= Beginning of Section =
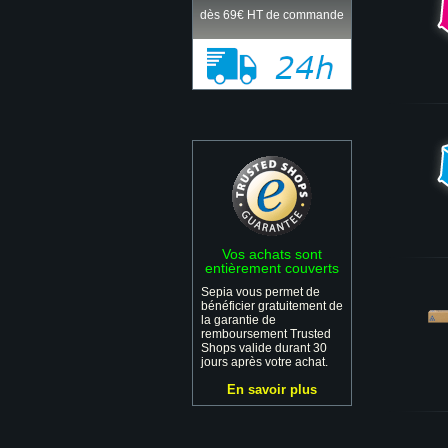
dès 69€ HT de commande
Vos achats sont
entièrement couverts
Sepia vous permet de
bénéficier gratuitement de
la garantie de
remboursement Trusted
Shops valide durant 30
jours après votre achat.
En savoir plus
= End of Section =
An exact copy of the lines from the one holding "entièrement couverts" through the end of the data is the whole answer.

**Answer section:**
entièrement couverts
Sepia vous permet de
bénéficier gratuitement de
la garantie de
remboursement Trusted
Shops valide durant 30
jours après votre achat.
En savoir plus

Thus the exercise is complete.